1. Do you really trust the factories produce bearings by themselves?
While the customers may have placed the bearing order at the factory, but it doesn’t mean the factory produce these bearings themselves. There are some customers who complain about the quality of the bearings when they receive them, even losing faith in the Chinese bearings, but why is this happening? One reason is that customers are attracted by a cheap low-quality price; the second reason is that customers trust the factories too much; they think the factory can control the quality of the produced product.
In China, many factories do not manage the production themselves; some trade business and buy products from other small individual factories in order to gain a higher profit, but these small factories can’t control the quality very well, so they are faced with ongoing quality problems.
2. No any factory or supplier can produce all types of bearings.
Each factory or supplier will tell you they can do it all and do it well, especially in China, but it’s not true, you need to be aware of what kinds of bearings each factory can produce.

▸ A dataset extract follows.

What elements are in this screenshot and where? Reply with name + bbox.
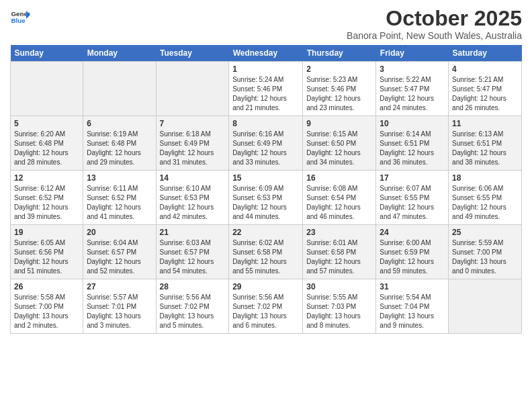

How to solve this problem? You need a partner(KTAI) to help you find the right factory and control the quality.
- KTAI will compare several factories for the same type of bearing.
- KTAI will visit and check the factories for you, including processing equipment, testing equipment, workers’ skill levels, management system certificate, production range&quality level, etc.
We will identify the qualified factories, give them the order, and then we will keep on record the customer feedback on the quality of their produced bearings.
3. The material from factory should be high quality, not cut corners.
Some factories cut corners by using cheaper materials. Here are some examples for your reference:
- steel balls: if the grade should be G10, then the factory can change it to G16.
- heat treatment: the right operation should put the same type of bearing in one oven, not put different types of bearings in one oven– this can prevent some of the bearings from meeting hardening standards.
4. How the trading companies earn money?
- export rebates: some trading companies export goods to abroad. In this case, the Chinese government will return some money to the company. The price that the trading company is offering you is same as the price that the factory offered the trading company, so there is no additional cost. Some trading companies will add port charges and some service charges (not much money).
- Before you give the order to a trading company, they will ask other factories to compete with the price, then they will take the lowest price to discuss with their regular supplier to get the highest profit. Some factories will agree, but they can’t guarantee product quality, as everyone knows, quality is proportional to the price.
- The third way to place an order is through a purchasing agent, they don’t earn money on goods, so when you have orders, you should give a commission to your Chinese agent, maybe 5%~10%, even a little more. The advantage is that the agent can help you source the right bearing factory and control the quality.